An effective and reliable fluorescent sensor for selective detection of methylamine gas based on in-situ formation of MAPbBr3 perovskite nanocrystals in electrospun fibers

Abstract

The development of fluorescent sensor based on lead-based perovskite nanomaterials is of the most intriguing for the design of quick check with low concentration. In the present work, a rapid, stable, and sensitive fluorescent sensor for selective detection of methylamine (MA) gas is firstly constructed based on in-situ formation of MAPbBr3 (methylamine lead bromide, that is CH3NH3PbBr3) perovskite nanocrystals (PNCs) in electrospun fibers by reacting MA gas with DMAPbBr3@PVDF (dimethylammonium lead bromide@poly (vinylidene fluoride), that is (CH3)2NH2PbBr3@PVDF) fibers.

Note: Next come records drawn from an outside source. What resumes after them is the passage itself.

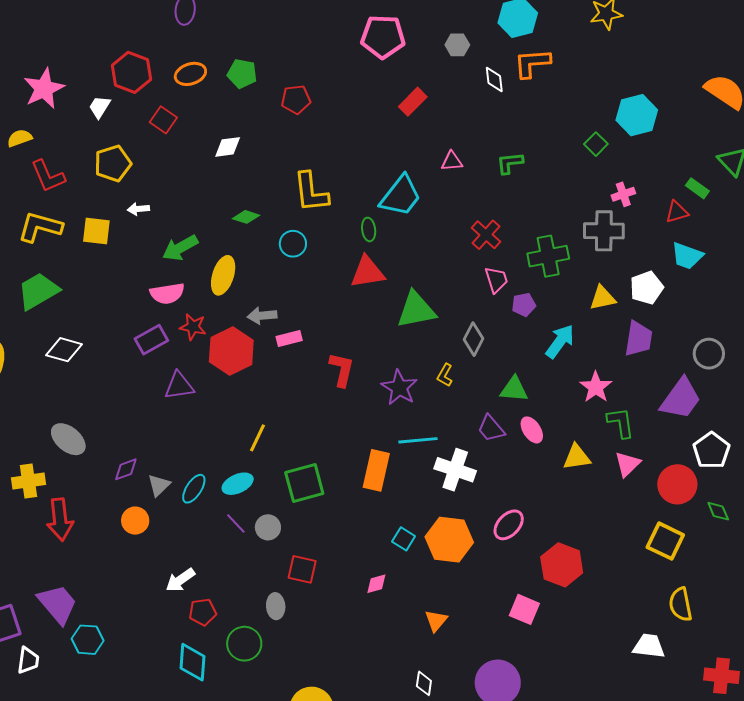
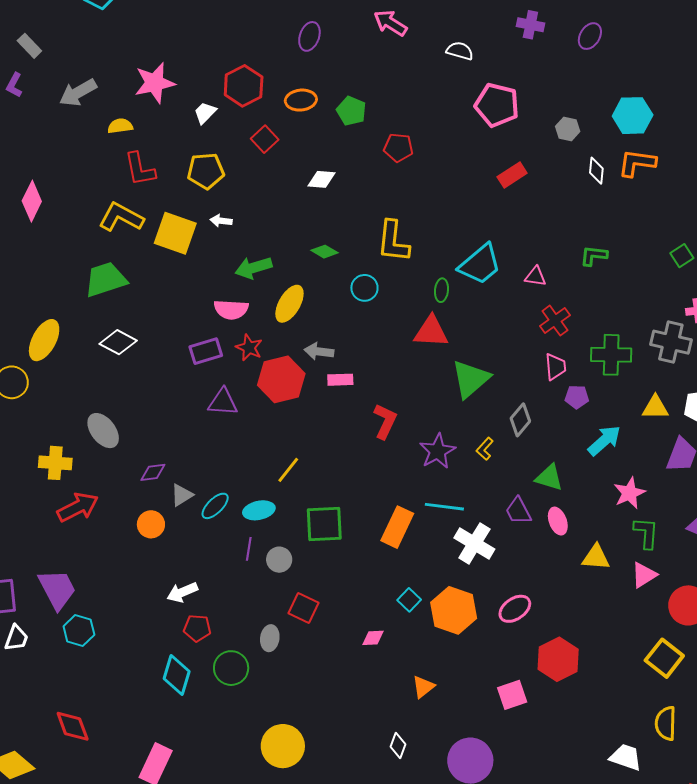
pink triangle: (452, 161) -> (535, 276), moved
yellow square: (96, 231) -> (175, 233), size x1.4
green triangle: (416, 310) -> (471, 379), turned -42
red arrow: (60, 520) -> (78, 507), turned -123
purple line: (236, 523) -> (249, 549), turned 40
pink square: (524, 609) -> (512, 695), turned 36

In this strategy, not only is the stability of PNCs significantly enhanced, but also does it retain the sensing efficiency due to the excellent permeability of the membrane. The sensor can maintain its stability after storage for two months due to its superior resistance to moisture, which is highly important for real-world applications. Finally, the nanofibers show a dual-mode sensor response to 5–200 ppm MA gas with a limit of detection (LOD) of 0.8 ppm.